*Records provided:*
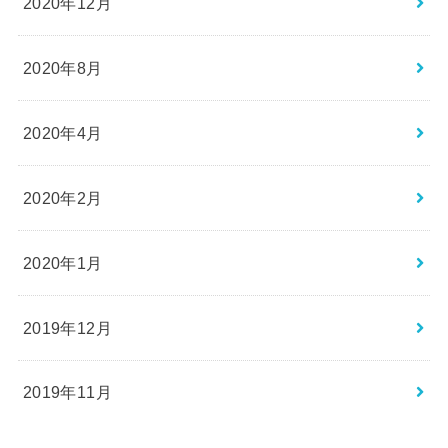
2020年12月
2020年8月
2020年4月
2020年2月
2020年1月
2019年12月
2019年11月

...

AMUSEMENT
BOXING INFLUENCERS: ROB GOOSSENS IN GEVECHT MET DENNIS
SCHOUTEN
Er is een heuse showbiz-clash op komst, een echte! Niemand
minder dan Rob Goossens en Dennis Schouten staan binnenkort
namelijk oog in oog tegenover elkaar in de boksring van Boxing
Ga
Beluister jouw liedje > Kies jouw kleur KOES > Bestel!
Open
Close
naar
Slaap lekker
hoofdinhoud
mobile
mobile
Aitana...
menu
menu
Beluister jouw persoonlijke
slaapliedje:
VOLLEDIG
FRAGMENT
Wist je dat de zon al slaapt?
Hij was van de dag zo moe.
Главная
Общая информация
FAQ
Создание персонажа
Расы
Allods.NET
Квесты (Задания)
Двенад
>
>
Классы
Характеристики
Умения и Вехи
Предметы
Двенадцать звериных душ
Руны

*Aim of the exercise:* Once you find the line with "minder dan Rob" above, print it and every line after it up to and including the line with "Wist je dat de zon al slaapt?", exactly as written and nothing else.

*Answer to this task:*
minder dan Rob Goossens en Dennis Schouten staan binnenkort
namelijk oog in oog tegenover elkaar in de boksring van Boxing
Ga
Beluister jouw liedje > Kies jouw kleur KOES > Bestel!
Open
Close
naar
Slaap lekker
hoofdinhoud
mobile
mobile
Aitana...
menu
menu
Beluister jouw persoonlijke
slaapliedje:
VOLLEDIG
FRAGMENT
Wist je dat de zon al slaapt?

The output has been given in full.